Open afiaka87 opened 3 years ago
seems my checkpoint wasn't being saved properly. Maybe this is related to deepspeed requiring you to use their methods to load and save pytorch models?
Yeah, we can't avoid that now if we want to support offloading and partitioning. I'll fix it.
@janEbert Thanks!
@lucidrains I'd rework checkpointing for this so we always (no matter whether distributed or not) save checkpoints resumable for training (which includes the optimizer state) instead of just checkpoints for inference which is the current behavior.
Is that fine with you or would you rather like to keep the old behavior? I could work around it but it would be less clean.
EDIT: Actually nevermind, it's not as cleanly solvable as I thought. Would still suggest you think about whether you'd like to save/restore the optimizer state, though!
For now, you can use the janEbert/deepspeed
branch which has temporary fixes for partitioned models. (The calls may still fail if the VAE is partitioned.)
I realized some underlying issues as well, this is why I don't PR the fix.
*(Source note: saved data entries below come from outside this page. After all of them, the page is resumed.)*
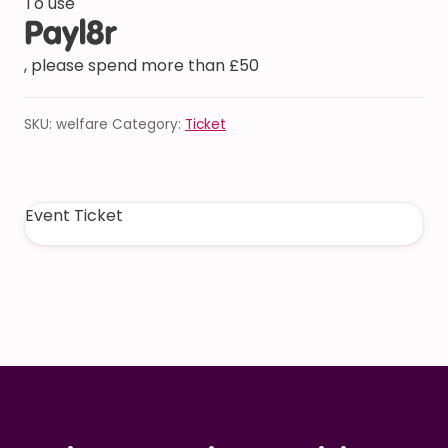
To use
, please spend more than £50
SKU:
welfare
Category:
Ticket
Event Ticket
We'll need to split out the VAE from the DALLE model. You can't load a DeepSpeed checkpoint of the VAE, either, for the DALLE model, because you can't "merge" the VAE into it.
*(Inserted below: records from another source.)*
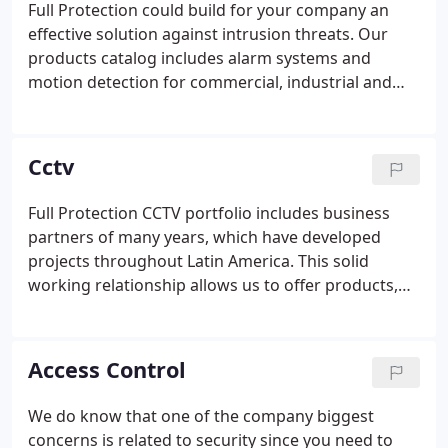
Full Protection could build for your company an
products and services.It is important to mention
effective solution against intrusion threats. Our
that we only offer and carry the best and most
products catalog includes alarm systems and
innovative brands the industry has to offer.
motion detection for commercial, industrial and
residential usage.
Cctv
Full Protection CCTV portfolio includes business
partners of many years, which have developed
projects throughout Latin America. This solid
working relationship allows us to offer products,
technical support, consultation and training related
to CCTV components and installation process.
Access Control
We do know that one of the company biggest
concerns is related to security since you need to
@lucidrains can we get your eyeballs on this? Could use guidance on how to store optimizer state etc.
The possible issue I'm seeing is that DeepSpeed does not handle multiple ZeRO-enabled models at once for whatever reason (e.g. both wanting to take all GPU memory, unhandled shared global state, ...). Not sure, though, I'd need to look into it. If, only if, that's the case, splitting the models wouldn't help either. I haven't figured out how to handle that case quite yet. :)
Partly solved by #231.
getting size mismatches on the entire checkpoint. This sort of thing.
whenever I resume from a checkpoint. Were the checkpoint keys change recently?